The day after the incident was bell-blue and sunny, and a rainbow arced over the Croton River where the rafters had put in, but elsewhere in town, a stormy backlash was brewing. Some townspeople were furious that the rafters had put so many res­cuers at risk simply to satisfy what one called "juvenile urgings." The comments sections of local news sites teemed with ugly remarks. "Score one for Darwin," somebody posted. Another cracked, "Good riddance. Minus one arrogant, reckless soul in the world."

Not helping things were certain statements that survivor Michael Wolfert made to the press. "We were not novices," he told one reporter.
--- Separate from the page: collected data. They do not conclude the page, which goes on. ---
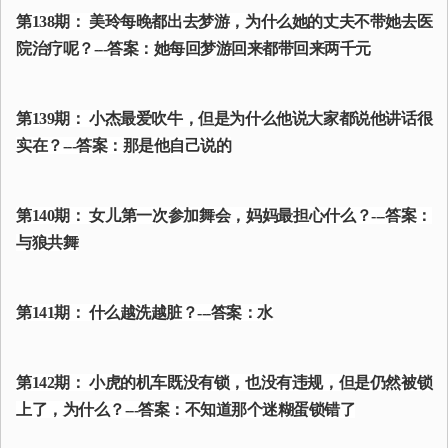
第138期： 美玲每晚都出去梦游，为什么她的丈夫不带她去医
院治疗呢？---答案：她每回梦游回来都带回来两千元
第139期： 小杰最爱吹牛，但是为什么他说大家都说他讲话很
实在？---答案：那是他自己说的
第140期： 女儿第一次参加舞会，妈妈最担心什么？---答案：
与狼共舞
第141期： 什么越洗越脏？---答案：水
第142期： 小虎的机车既没有锁，也没有违规，但是仍然被锁
上了，为什么？---答案：不知道那个迷糊蛋锁错了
And when asked whether they calculated the risks of rafting the swollen river, Wolfert replied, "It's a risk we assume." But the risks of their ride were hardly confined to the men in the raft. Three volunteer firemen and a rescue swimmer nearly drowned. Helicopters came and went in dangerous winds, hovering over a heavily treed gorge. Many in the town thought the rafters should have been billed for the rescue, estimated at more than $45,000; others urged criminal prosecution.
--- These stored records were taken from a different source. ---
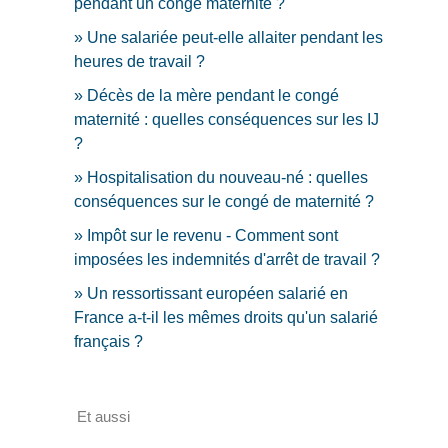
pendant un congé maternité ?
Une salariée peut-elle allaiter pendant les
heures de travail ?
Décès de la mère pendant le congé
maternité : quelles conséquences sur les IJ
?
Hospitalisation du nouveau-né : quelles
conséquences sur le congé de maternité ?
Impôt sur le revenu - Comment sont
imposées les indemnités d'arrêt de travail ?
Un ressortissant européen salarié en
France a-t-il les mêmes droits qu'un salarié
français ?
Et aussi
Engel's paddling buddies were left scratching their heads. "Peter was not reckless," insists lifelong friend Gary Maltz, an internist who’d paddled the Gauley with him. "When he went on a river, he usually knew every nook and cranny. He was very safety-conscious, very smart, very rational." But the crew had violated some of the cardinal rules of whitewater paddling. They had not done a full safety walk and had shot low-head dams that they might have portaged. Most significantly, they left no margin of error – for being stranded, caught in a strainer, snagged on a tree, or thrown overboard.

Maybe they failed to give a local, suburban river the respect they'd give rivers with bigger names, fiercer reputations. Croton detective Paul Camillieri thinks it was a case of hubris. "They thought they were going for a Sunday ride. That it'd be over quickly, they’d high-five each other and then go for beers. I don’t think they really took it seriously enough." Richard Charney, who'd paddled the Colorado and whose house is near where Ceglia was rescued, maintained that the big rivers Engel had done are "known quantities." Their features and hazards are studied and discussed by paddlers who'd done them. "But that experience would not apply to the Croton at that level," he says. "At that level, it is a completely unknown quantity."